THE INHERITANCE
We men of earth have here the stuff
Of Paradise—we have enough!
We need no other thing to build
The stairs into the Unfulfilled—
No other ivory for the doors—
No other marble for the floors—
No other cedar for the beam
And dome for man's immortal dream.
Here on the path of every day—
Here on the common human way—
Is all the busy gods would take
To build a heaven, to mold and make
New Edens. Ours the stuff sublime
To build Eternity in time!
Edwin Markham.
CHAPTER VIII
THE INHERITANCE
This, then, is the indictment of country life as it now is, by the Country Girl who is now living in the midst of it.
It is depressing, it is terrible, that a concourse of country girls will stand up before The Fathers and declare that while they love the country, and prefer to remain there all their days, yet they cannot, because life there is intolerable to them.

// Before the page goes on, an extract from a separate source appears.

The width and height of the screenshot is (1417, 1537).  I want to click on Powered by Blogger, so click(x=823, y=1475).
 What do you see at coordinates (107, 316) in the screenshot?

They say this in all sobriety; no one can accuse them of speaking in haste; their mood is most judicial. The young woman in the farm life of to-day has a deep-seated love for country life; many things about it command her affection and give her delight; but there are also some things that she does not feel called upon to endure. If it were not for them, for these, and these, and lo! all of these, objections to it, she would be perfectly content and satisfied to live on the farm all her days; but as it is, well, she can only join that funeral procession of the nation cityward.
It is true that the Country Girl does not enjoy a house with no music under its roof-tree, a house where no games are played, where no stories are told or read about the lamp in the long winter evenings: a house, in short, with nothing she calls happiness in it; but this is a small part of her indictment.

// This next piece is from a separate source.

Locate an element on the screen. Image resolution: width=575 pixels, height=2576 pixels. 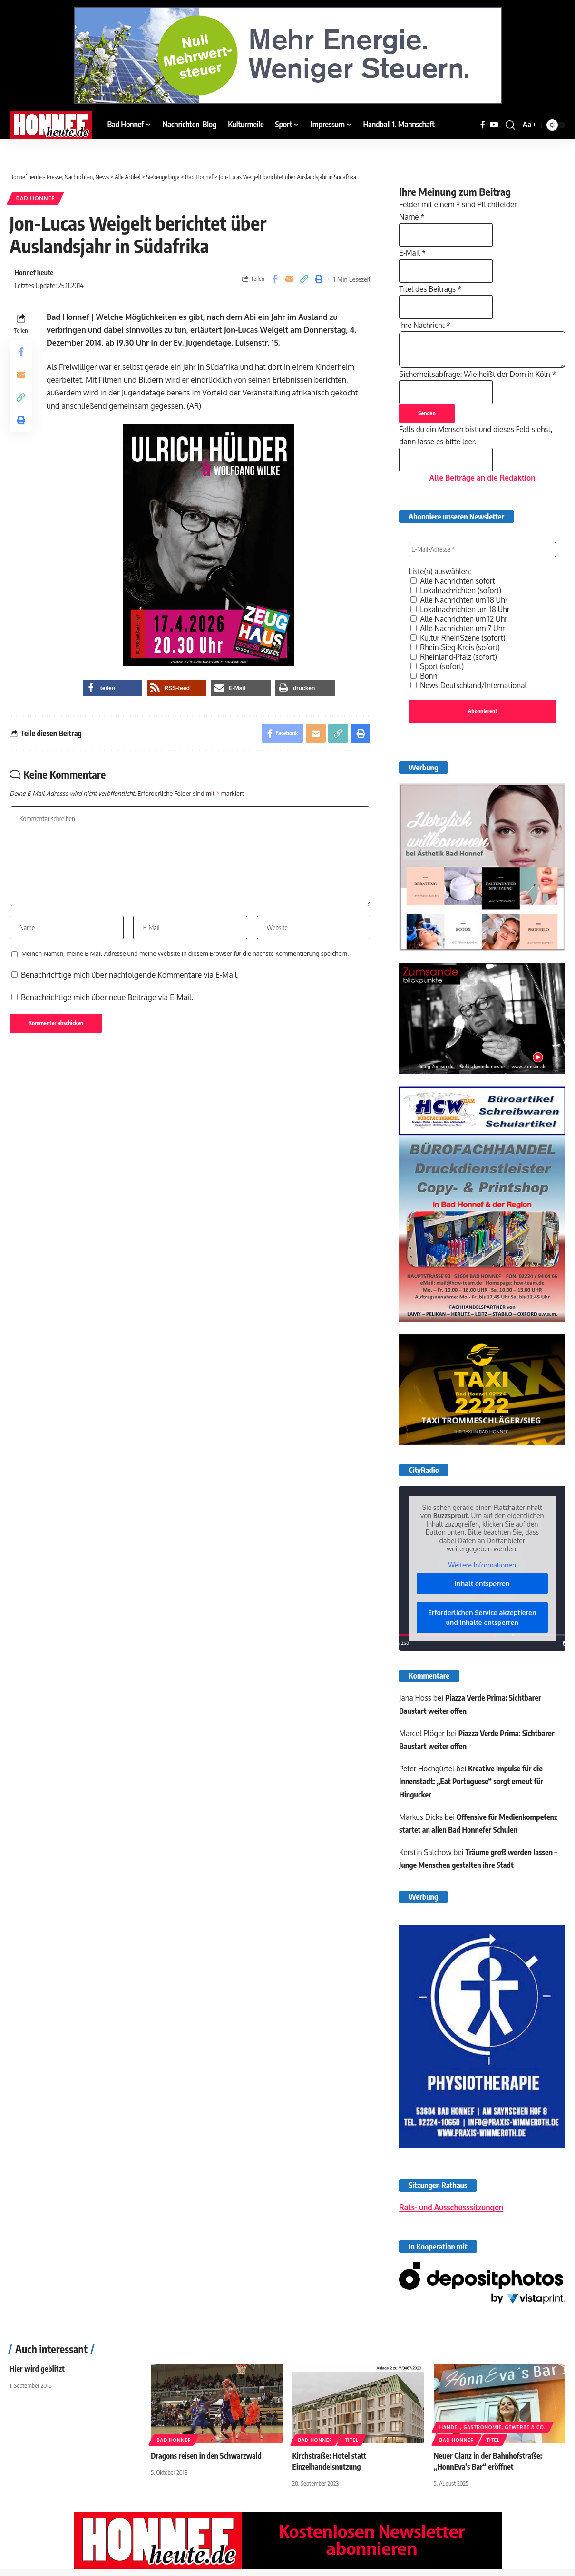 Titel des Beitrags is located at coordinates (431, 286).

She does not enjoy trudging back and forth a million times a year over the same square yards of floor-space; but that, too, is immaterial to her. In fine, she does not object to the work itself, but she cannot endure that heterogeneous, unsystematized, objectless drudgery, the enforced character of the toil, the out-of-date methods, the absence of acknowledgment of any economic value in her contribution to the business—this is what grinds her soul.